The other night, something happened with my husband that really hurt me. He did nothing wrong. In fact he had tried very hard to do something right, to make me feel special.
But somehow, my female brain vastly misinterpreted his gesture.
I mean vastly.
I was hurt and frustrated.
Now if you know my husband at all, you know that he says few words and sincerely means every one of them. He is an excellent teacher and coach because he means every word that he says-
No broken promises,
Nothing extra- Just the bones.
Well, when you are a sensitive woman, looking for a hug and some attention, a man of few words can be quite the parade-rainer. He kissed me on the forehead and said he loved me.
That was it.
Can you believe it? He didn’t pat the seat next to him, tell me to sit down, put his arm around me, or even ask if I’d like to talk about what was bothering me.
He’s a man.
Well, that only irritated me more. In my frustation, I figured that since he was the one that had caused me to feel the way I did, the least he could do was to fix it. So I asked him why he didn’t have anything else to say.
He kissed my forehead again and said, “I already told you… I love you. I didn’t do that to hurt you.”
I walked into the bathroom and muttered, “That’s great, but love’s not a band-aid.”
In my mind, I never doubted that he loved me- I never have. Not since the first day he told me- on Valentine’s Day, 2006. That was not the issue at hand.
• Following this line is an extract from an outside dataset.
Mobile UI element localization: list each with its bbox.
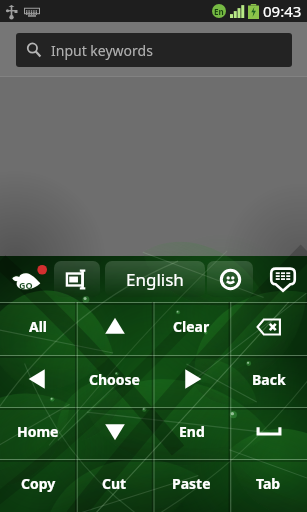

The issue was my selfishness.
No sooner had those words popped out of my mouth, than these popped into my mind, “…love covers all things.” Love covers all. Not talking, not working things out, not anything else.
1 Peter 4:8 Above all, keep fervent in your love for one another, because love covers a multitude of sins.
This verse really goes much deeper than hurt feelings- it covers sins even from before salvation that love allows a person to forgive. It also doesn’t imply that “all we need is love.” We need salvation, regeneration- a new heart that grows in grace daily.
But I believe that if love is strong enough to cover multitudes of sin, then quite surely it can cover a hurting heart…
I am thankful for a husband whose love is fervent for me. As it turns out, every now and then, I do need a band-aid.